▶ [Records supplied]
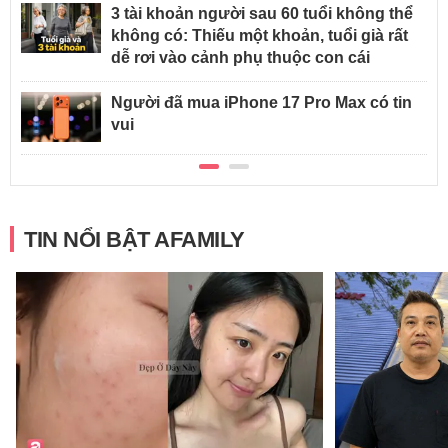
3 tài khoản người sau 60 tuổi không thể
không có: Thiếu một khoản, tuổi già rất
dễ rơi vào cảnh phụ thuộc con cái
Người đã mua iPhone 17 Pro Max có tin
vui
TIN NỔI BẬT AFAMILY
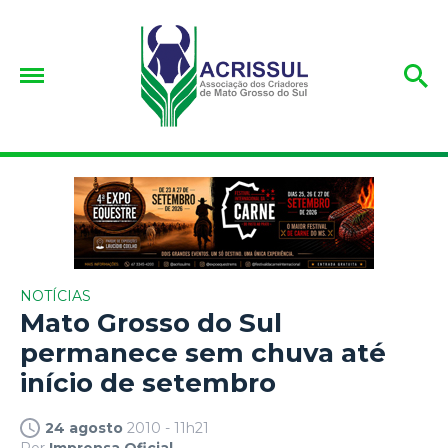
NOTÍCIAS
Mato Grosso do Sul
permanece sem chuva até
início de setembro
24 agosto
2010 - 11h21
Por
Imprensa Oficial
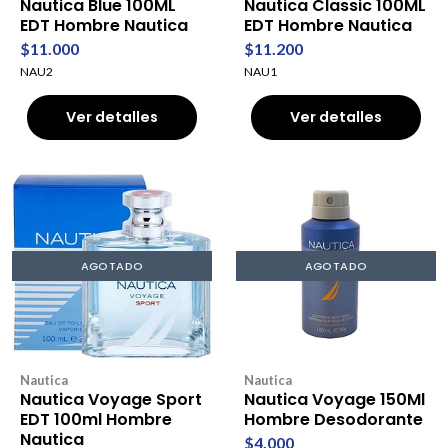
Nautica Blue 100ML
Nautica Classic 100ML
EDT Hombre Nautica
EDT Hombre Nautica
$11.000
$11.200
NAU2
NAU1
Ver detalles
Ver detalles
AGOTADO
AGOTADO
Nautica
Nautica
Nautica Voyage Sport
Nautica Voyage 150Ml
EDT 100ml Hombre
Hombre Desodorante
Nautica
$4.000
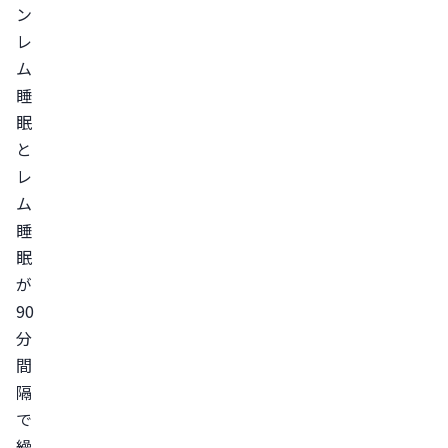
ン
5.
レ
喫
ム
煙
睡
の
眠
習
と
慣
レ
ED
ム
と
睡
朝
眠
勃
が
ち
90
の
分
関
間
係
隔
性
で
朝
繰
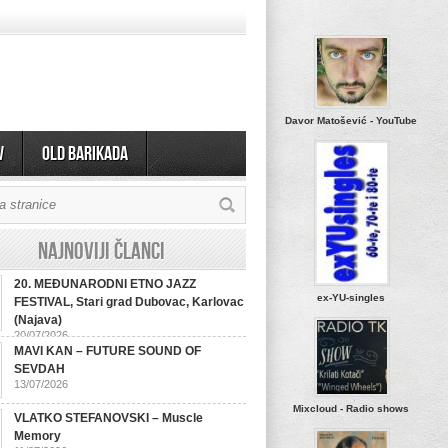
Davor Matošević - YouTube
v
OLD BARIKADA
Najnoviji članci
20. MEĐUNARODNI ETNO JAZZ
ex-YU-singles
FESTIVAL, Stari grad Dubovac, Karlovac
(Najava)
20/07/2026
MAVI KAN – FUTURE SOUND OF
SEVDAH
13/07/2026
Mixcloud - Radio shows
VLATKO STEFANOVSKI – Muscle
Memory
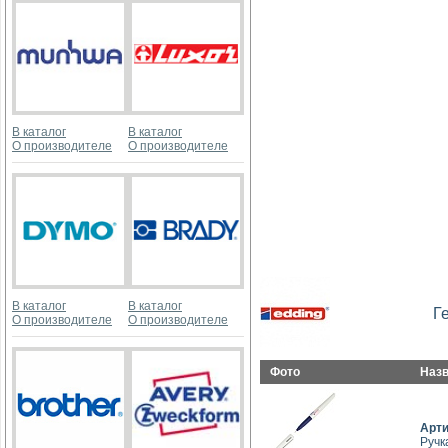
В каталог
В каталог
О производителе
О производителе
В каталог
В каталог
Г
О производителе
О производителе
Фото
Наз
Арт
Ручк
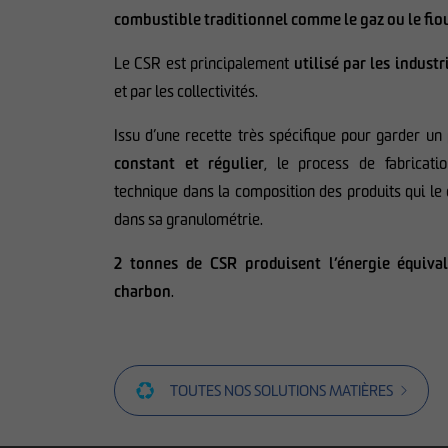
combustible traditionnel comme le gaz ou le fio
Le CSR est principalement
utilisé par les industr
et par les collectivités.
Issu d’une recette très spécifique pour garder un
constant et régulier
, le process de fabricat
technique dans la composition des produits qui le
dans sa granulométrie.
2 tonnes de CSR produisent l’énergie équiva
charbon
.
TOUTES NOS SOLUTIONS MATIÈRES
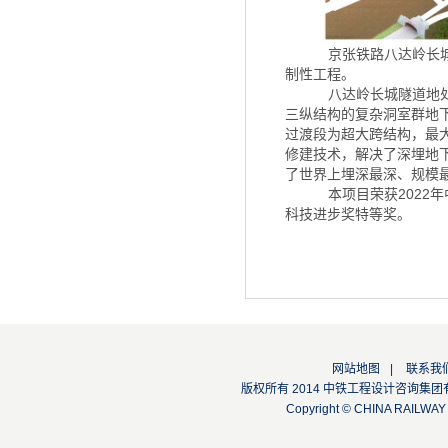
京张铁路八达岭长
制性工程。
八达岭长城隧道地
三纵结构的复杂洞室群地下
过渡段为超大跨结构，最大
修建技术，解决了深埋地
了世界上埋深最深、规模
本项目荣获2022
科技进步奖特等奖。
网站地图
|
联系我
版权所有 2014 中铁工程设计咨询集团有限公司
Copyright © CHINA RAILW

▶ [Work to complete]
In the entries above, count the lines that contain the string "Hombre" and reply with the number only.

▶ [Task response]
4